The integrated units, if implemented in the form of software functional units and sold or used as stand-alone products, may be stored in a computer readable storage medium. Based on such understanding, the technical solution of the present application may be embodied in essence or a part contributing to the prior art or all or part of the technical solution in the form of a software product stored in a storage medium, including multiple instructions to cause a computer device (which may be a personal computer, a server, or a network device, etc.) to perform all or part of the steps of the method of the various embodiments of the present application. And the aforementioned storage medium includes: a U-disk, a removable hard disk, a Read-Only Memory (ROM), a random access Memory (Random Access Memory, RAM), a magnetic disk, or an optical disk, or other various media capable of storing a program.

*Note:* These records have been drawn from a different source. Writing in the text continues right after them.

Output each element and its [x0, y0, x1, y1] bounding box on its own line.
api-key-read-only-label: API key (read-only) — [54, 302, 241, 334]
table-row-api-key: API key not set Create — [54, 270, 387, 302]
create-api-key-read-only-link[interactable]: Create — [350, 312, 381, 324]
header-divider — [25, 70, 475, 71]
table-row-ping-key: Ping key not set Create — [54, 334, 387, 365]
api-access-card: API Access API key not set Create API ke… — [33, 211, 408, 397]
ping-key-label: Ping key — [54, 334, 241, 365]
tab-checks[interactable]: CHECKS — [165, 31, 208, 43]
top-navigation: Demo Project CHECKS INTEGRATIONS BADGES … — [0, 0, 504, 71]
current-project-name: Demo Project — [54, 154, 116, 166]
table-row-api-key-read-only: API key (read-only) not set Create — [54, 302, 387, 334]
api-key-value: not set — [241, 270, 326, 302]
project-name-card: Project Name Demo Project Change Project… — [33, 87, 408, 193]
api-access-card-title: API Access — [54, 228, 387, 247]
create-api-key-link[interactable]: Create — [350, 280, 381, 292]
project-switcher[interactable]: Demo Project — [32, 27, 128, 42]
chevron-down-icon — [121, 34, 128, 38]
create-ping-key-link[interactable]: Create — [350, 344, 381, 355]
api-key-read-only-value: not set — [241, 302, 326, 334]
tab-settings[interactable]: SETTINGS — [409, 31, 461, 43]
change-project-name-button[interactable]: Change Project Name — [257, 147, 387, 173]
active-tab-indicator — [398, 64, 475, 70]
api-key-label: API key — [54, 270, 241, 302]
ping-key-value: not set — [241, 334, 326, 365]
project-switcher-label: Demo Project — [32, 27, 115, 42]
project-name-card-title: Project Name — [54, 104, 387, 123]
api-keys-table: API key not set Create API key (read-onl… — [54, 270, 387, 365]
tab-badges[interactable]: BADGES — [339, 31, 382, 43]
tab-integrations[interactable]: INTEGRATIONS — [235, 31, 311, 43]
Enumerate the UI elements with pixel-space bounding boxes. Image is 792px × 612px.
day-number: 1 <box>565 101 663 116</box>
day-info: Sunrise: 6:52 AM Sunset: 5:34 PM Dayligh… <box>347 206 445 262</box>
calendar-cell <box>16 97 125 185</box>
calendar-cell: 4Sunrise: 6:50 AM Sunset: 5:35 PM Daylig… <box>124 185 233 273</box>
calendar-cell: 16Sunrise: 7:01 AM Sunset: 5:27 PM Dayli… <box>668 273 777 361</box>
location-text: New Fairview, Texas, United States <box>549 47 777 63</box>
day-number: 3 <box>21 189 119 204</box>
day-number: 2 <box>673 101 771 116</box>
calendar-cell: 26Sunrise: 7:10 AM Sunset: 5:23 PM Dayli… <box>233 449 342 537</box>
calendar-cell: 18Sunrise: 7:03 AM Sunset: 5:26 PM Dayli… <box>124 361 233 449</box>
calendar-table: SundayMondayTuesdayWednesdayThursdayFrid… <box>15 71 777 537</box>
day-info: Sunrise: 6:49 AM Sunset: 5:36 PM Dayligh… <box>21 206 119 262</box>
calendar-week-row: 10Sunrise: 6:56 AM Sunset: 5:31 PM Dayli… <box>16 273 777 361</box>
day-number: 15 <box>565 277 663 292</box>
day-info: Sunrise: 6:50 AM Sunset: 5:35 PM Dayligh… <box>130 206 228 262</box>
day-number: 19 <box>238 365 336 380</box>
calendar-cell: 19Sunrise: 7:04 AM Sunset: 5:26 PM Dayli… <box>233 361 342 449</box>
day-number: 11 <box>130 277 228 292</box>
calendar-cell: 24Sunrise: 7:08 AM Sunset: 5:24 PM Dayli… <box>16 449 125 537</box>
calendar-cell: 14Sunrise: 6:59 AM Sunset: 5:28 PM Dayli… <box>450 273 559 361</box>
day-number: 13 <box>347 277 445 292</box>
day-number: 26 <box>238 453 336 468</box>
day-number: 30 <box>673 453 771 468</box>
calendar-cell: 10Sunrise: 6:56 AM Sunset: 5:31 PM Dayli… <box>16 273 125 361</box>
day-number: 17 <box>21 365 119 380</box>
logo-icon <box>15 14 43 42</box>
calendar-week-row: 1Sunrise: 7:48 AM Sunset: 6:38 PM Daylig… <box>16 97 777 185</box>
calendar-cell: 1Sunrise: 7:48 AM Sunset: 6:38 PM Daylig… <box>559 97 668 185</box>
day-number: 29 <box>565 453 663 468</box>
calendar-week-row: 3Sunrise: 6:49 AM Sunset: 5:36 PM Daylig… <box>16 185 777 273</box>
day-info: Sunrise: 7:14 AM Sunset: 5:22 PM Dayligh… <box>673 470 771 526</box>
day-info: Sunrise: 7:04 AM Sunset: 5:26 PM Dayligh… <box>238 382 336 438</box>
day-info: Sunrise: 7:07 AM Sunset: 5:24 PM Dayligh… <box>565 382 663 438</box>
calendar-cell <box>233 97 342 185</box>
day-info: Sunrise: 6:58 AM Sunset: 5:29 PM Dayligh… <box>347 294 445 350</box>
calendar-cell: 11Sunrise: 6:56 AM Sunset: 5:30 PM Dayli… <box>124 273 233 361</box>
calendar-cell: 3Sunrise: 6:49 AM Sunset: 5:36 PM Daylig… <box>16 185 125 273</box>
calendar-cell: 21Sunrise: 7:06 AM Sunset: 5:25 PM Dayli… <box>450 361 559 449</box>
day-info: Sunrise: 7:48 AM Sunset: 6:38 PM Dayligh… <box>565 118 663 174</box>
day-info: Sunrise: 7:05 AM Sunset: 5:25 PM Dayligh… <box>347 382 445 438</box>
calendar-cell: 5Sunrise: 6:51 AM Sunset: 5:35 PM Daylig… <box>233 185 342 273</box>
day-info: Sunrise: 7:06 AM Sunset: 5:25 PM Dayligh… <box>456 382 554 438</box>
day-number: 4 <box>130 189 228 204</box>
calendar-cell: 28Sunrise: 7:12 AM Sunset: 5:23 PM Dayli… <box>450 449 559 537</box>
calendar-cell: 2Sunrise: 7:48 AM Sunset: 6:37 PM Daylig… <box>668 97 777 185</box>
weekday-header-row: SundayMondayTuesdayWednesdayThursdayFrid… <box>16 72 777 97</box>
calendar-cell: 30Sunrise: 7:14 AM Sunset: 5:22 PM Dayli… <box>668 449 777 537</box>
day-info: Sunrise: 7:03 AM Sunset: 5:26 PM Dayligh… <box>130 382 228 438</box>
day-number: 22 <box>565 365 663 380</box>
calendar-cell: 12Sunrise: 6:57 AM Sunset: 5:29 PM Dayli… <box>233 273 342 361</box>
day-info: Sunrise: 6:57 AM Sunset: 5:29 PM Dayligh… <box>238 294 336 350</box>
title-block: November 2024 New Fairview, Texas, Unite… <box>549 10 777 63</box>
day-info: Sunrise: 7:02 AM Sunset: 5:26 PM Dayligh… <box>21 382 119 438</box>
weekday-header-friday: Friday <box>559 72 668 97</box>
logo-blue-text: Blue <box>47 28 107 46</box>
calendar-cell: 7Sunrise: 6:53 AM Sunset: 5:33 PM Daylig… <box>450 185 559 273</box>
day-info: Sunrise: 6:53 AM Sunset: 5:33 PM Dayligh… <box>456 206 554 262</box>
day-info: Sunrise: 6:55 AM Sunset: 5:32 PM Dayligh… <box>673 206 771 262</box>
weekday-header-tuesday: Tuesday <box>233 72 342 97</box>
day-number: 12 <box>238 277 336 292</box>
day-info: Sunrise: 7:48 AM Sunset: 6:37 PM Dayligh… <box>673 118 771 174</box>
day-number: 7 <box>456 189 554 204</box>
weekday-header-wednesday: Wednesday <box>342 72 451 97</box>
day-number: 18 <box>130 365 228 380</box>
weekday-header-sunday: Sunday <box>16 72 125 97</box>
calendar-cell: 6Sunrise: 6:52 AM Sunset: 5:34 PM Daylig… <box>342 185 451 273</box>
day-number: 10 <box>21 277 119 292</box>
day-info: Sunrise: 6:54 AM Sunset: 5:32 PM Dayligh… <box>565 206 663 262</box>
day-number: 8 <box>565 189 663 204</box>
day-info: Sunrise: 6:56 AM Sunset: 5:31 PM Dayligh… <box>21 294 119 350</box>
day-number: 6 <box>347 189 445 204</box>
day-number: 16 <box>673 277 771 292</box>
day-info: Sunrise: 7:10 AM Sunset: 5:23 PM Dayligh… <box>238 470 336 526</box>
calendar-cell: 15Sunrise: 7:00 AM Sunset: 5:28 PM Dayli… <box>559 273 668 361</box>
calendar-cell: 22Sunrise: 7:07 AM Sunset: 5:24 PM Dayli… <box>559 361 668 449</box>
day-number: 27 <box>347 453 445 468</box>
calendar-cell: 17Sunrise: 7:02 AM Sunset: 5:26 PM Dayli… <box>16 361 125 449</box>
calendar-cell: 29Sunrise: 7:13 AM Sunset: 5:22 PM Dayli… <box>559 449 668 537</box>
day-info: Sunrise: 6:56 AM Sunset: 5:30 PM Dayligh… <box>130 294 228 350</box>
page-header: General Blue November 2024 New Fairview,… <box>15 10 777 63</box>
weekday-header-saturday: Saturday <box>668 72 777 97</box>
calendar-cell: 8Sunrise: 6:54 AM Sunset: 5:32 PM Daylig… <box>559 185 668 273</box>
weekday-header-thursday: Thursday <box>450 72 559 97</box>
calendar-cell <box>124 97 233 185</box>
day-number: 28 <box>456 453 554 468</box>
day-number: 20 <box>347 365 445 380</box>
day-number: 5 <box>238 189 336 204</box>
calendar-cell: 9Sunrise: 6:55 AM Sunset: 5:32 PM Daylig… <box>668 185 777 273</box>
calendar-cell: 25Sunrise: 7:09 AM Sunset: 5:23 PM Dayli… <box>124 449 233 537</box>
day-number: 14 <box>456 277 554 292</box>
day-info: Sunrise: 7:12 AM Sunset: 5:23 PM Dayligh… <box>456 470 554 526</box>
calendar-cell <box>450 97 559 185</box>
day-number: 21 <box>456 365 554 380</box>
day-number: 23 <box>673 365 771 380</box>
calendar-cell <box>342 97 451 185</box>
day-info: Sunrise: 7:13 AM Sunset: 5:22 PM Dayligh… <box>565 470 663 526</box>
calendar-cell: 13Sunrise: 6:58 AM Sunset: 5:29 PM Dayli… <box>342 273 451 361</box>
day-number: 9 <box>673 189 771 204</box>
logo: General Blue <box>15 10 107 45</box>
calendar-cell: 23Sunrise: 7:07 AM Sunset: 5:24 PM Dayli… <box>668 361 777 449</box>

The preferred embodiments of the present application have been described above with reference to the accompanying drawings, and are not thereby limiting the scope of the claims of the embodiments of the present application. Any modifications, equivalent substitutions and improvements made by those skilled in the art without departing from the scope and spirit of the embodiments of the present application shall fall within the scope of the claims of the embodiments of the present application.

Claims

1. A voice tag sample generation method is characterized in that a voice tag labeling model comprises the following steps: a label predictor model and a label corrector model, the method comprising:

adjusting model parameters of the label predictor model and the label modifier model according to the label loss values of the predicted label and the modifier label;

2. The method for generating a voice tag sample according to claim 1, wherein the selecting the reference audio for each voice category using the tag correction sub-model comprises:

Acquiring a preset category set; the preset class set comprises a plurality of audio subsets of voice classes, each audio subset comprising a plurality of reference audio;

3. The method according to claim 2, wherein the label modification sub-model includes a first feature extractor, and the label prediction is performed on the segmented audio by using the label prediction sub-model, and before obtaining a predicted label, the method includes:

acquiring the audio set;

4. The method of claim 3, wherein the label predictor model includes a second feature extractor, and wherein label predicting the segmented audio using the label predictor model results in a predicted label, comprising:

5. The method of claim 4, wherein said calculating the tag similarity of the segmented audio and each of the reference audio using the tag correction sub-model comprises:

acquiring the second feature vector of the segmented audio;

6. The method for generating a voice tag sample according to claim 5, wherein performing similarity selection on the segmented audio according to the tag similarity by using the tag correction sub-model to obtain a corrected tag of the segmented audio, comprises:

selecting the reference audio of the target feature vector as similar audio;

7. The method for generating voice tag samples according to any one of claims 1 to 6, wherein the segmenting the acquired audio samples to obtain a plurality of segmented audio comprises:

acquiring an audio sample;

8. A voice tag sample generation apparatus, wherein the voice tag labeling model comprises: a label predictor model and a label corrector model, the apparatus comprising:

a reference audio selecting unit, configured to select a reference audio of each voice class by using the tag correction sub-model, where each reference audio includes a reference tag;

The label correction unit is used for selecting the similarity of the segmented audio according to the label similarity to obtain a correction label of the segmented audio;

9. An electronic device comprising a memory storing a computer program and a processor that when executing the computer program implements the voice tag sample generation method of any one of claims 1 to 7.

10. A computer readable storage medium storing a computer program, characterized in that the computer program, when executed by a processor, implements the voice tag sample generation method of any one of claims 1 to 7.